# Общий раздел > Чувства > Личность и её черты >  Язвительность

## Irina

_Язвительный прил. а) устар. Причиняющий боль; ранящий. б) перен. Причиняющий нравственные страдания. 3) а) перен. Стремящийся досадить, причинить неприятность, уколоть словами; колкий, ядовитый. б) Выражающий резко насмешливое, ироническое отношение к кому-л., чему-л. в) Содержащий ядовитые, злые замечания, намеки и т.п._
*
Когда мы сталкиваемся с язвительным человеком, то всегда ищем причину.
А почему он язвит? Что плохого я сдел/ла? Почему он предпочитает общаться со мной только в таком тоне? Думаю, что искать в себе причину такого поведения желчного человека не стоит. Как вы уже догадались, это исключительно его проблемы, а вы лишь просто попались на его пути.*
*Терпите, ничего другого не остается.  Или остаётся?*

----------


## multiarc

Причин может быть масса.
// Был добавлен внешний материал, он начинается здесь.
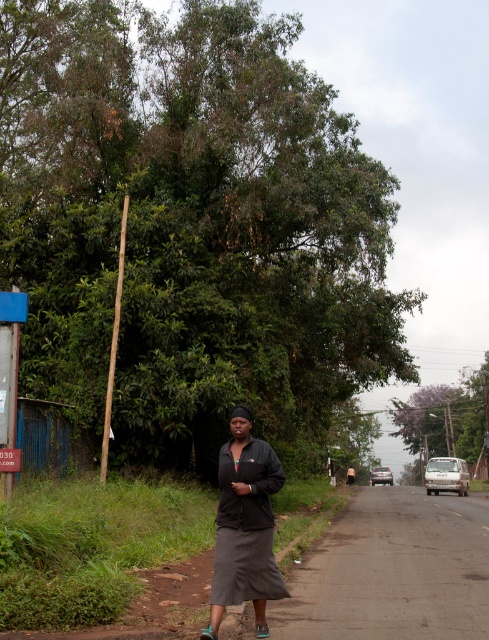 Question: Which object appears farthest from the camera in this image?

Choices:
 (A) dark gray fabric dress at center
 (B) brown fabric shirt at center

Answer: (B)

Question: Is dark gray fabric dress at center smaller than brown fabric shirt at center?

Choices:
 (A) yes
 (B) no

Answer: (A)

Question: Where is dark gray fabric dress at center located in relation to brown fabric shirt at center in the image?

Choices:
 (A) below
 (B) above

Answer: (B)

Question: Among these points, which one is nearest to the camera?

Choices:
 (A) (346, 480)
 (B) (222, 474)

Answer: (B)

Question: Which object appears farthest from the camera in this image?

Choices:
 (A) dark gray fabric dress at center
 (B) brown fabric shirt at center

Answer: (B)

Question: Can you confirm if dark gray fabric dress at center is positioned to the right of brown fabric shirt at center?

Choices:
 (A) yes
 (B) no

Answer: (B) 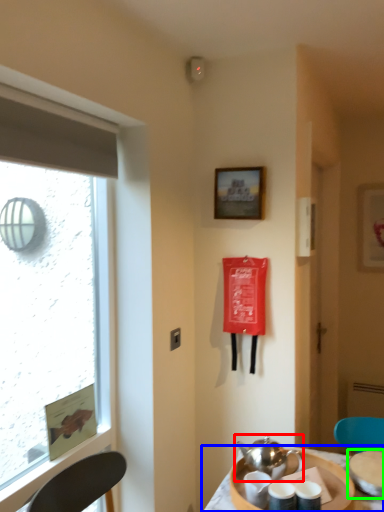 Question: Considering the real-world distances, which object is farthest from tea set (highlighted by a red box)? table (highlighted by a blue box) or tableware (highlighted by a green box)?

Choices:
 (A) table
 (B) tableware

Answer: (B) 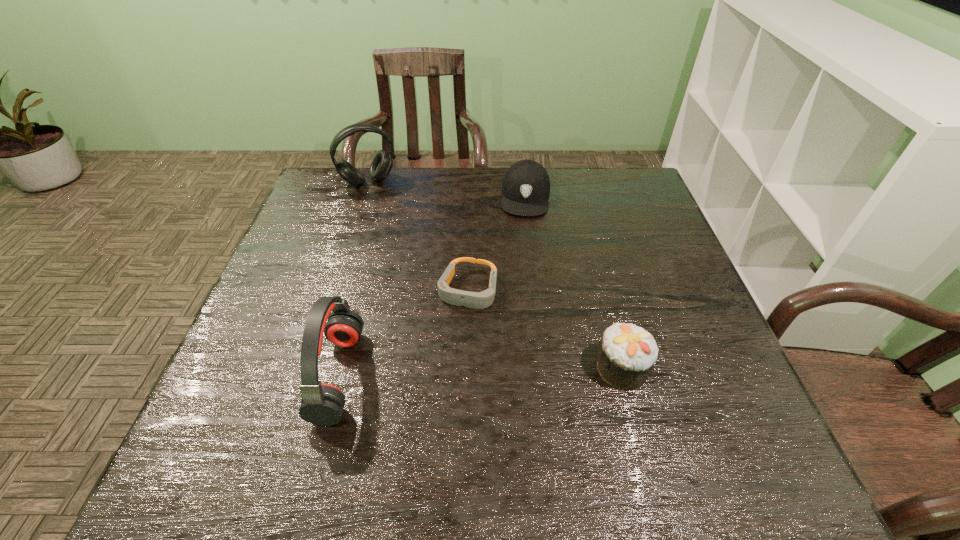 Choose which object is the nearest neighbor to the headset. Please provide its 2D coordinates. Your answer should be formatted as a tuple, i.e. [(x, y)], where the tuple contains the x and y coordinates of a point satisfying the conditions above.

[(526, 185)]

Locate an element on the screen. free point that satisfies the following two spatial constraints: 1. on the front side of the headset; 2. on the ear cups of the earphone is located at coordinates pos(306,375).

The width and height of the screenshot is (960, 540). Find the location of `blank space that satisfies the following two spatial constraints: 1. on the front side of the rightmost object; 2. on the right side of the shortest object`. blank space that satisfies the following two spatial constraints: 1. on the front side of the rightmost object; 2. on the right side of the shortest object is located at coordinates (466, 368).

What are the coordinates of `vacant region that satisfies the following two spatial constraints: 1. on the back side of the goggles; 2. on the right side of the second object from right to left` in the screenshot? It's located at (470, 197).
Вот к примеру может быть так, что такой человек просто проверяет насколько ты готов близко к нему подойти (в моральном плане) и насколько для тебя не важна эта язвительная обёртка. А она действительно именно обёртка, искусственная. Цели ради которых эта обёртка была создана сугубо индивидуальны. Но в общем и целом такие люди редко доверчивы и носят сотни разных масок, а эта одна из них, если ты через неё пробьёшься появятся скорее всего другие. Такие люди, как правило, не глупы, хотя в любом правиле бывают исключения. Сделать ничего с ними нельзя если ты этого человека видишь впервые и он вот так вот выставляет напоказ свою язвительность. Надо немножко времени. Но можно конечно использовать контр ход -- делать тоже самое). Это немного может его выбить из колеи и дальше дело только за вами. Как говорится используй оружие врага против него же самого. Но ведь не врага же... Может этот человек на самом деле чего-то стоит и его язвительность только один из барьеров. В общем рассуждать можно бесконечно, таких примеров может быть огромное количество. У каждого свои причины язвить. На конкретном примере можно сказать всё куда более точно и конкретно.

----------


## ZYOBRA-70

Соглашусь с тем, что язвительность- это маска, за которой прячется израненная и мятущаяся душа...

----------


## Irina

Я думаю язвительность - это способ самозащиты. Хотя иногда, к сожалению, она используется и тогда, когда в ней уже нет необходимости, просто по привычке.
Тяжело общаться с такими людьми, но со временем привыкаешь, так как знаешь чего от такого человека можно ожидать и относишься снисходительно. По крайней мере я так делаю.

----------


## ПаранойА

Сталкиваюсь с язвительностью постоянно. У меня отец ходячая язва.
И вроде всё отлично, а ему всё равно надо уколоть.
И ничего же с ним не сделаешь. ДА и мне, и ему повезло, что я очень терпеливый человек. Зная, что его не изменишь, просто молчу и не обращаю никакого внимания.

----------


## гость

Я студентка,живу в одной квартире с женщиной, она намного старше меня. в матери годится. и постоянно изливает на меня все новые порции язвительности, не понимаю почему, я с ней не общаюсь. ничего плохого не делаю, но это все порядком надоело, не знаю как ответь вежливо, но чтобы она прекратила. Успокаиваю себя тем.что надо быть умнее, и это сугубо ее проблема, значит у нее комплексы, но ответить хочется тоже. Не подскажите как, пожалуйста?

----------


## JAHolper

Не стесняйся, скажи пару раз всё что думаешь, только без истерик, с чувством, с толком, с расстановкой. Глядишь, начнёт думать прежде чем говорить что-нибудь. Конечно, надо быть умнее, но и не надо давать портить себе жизнь.

----------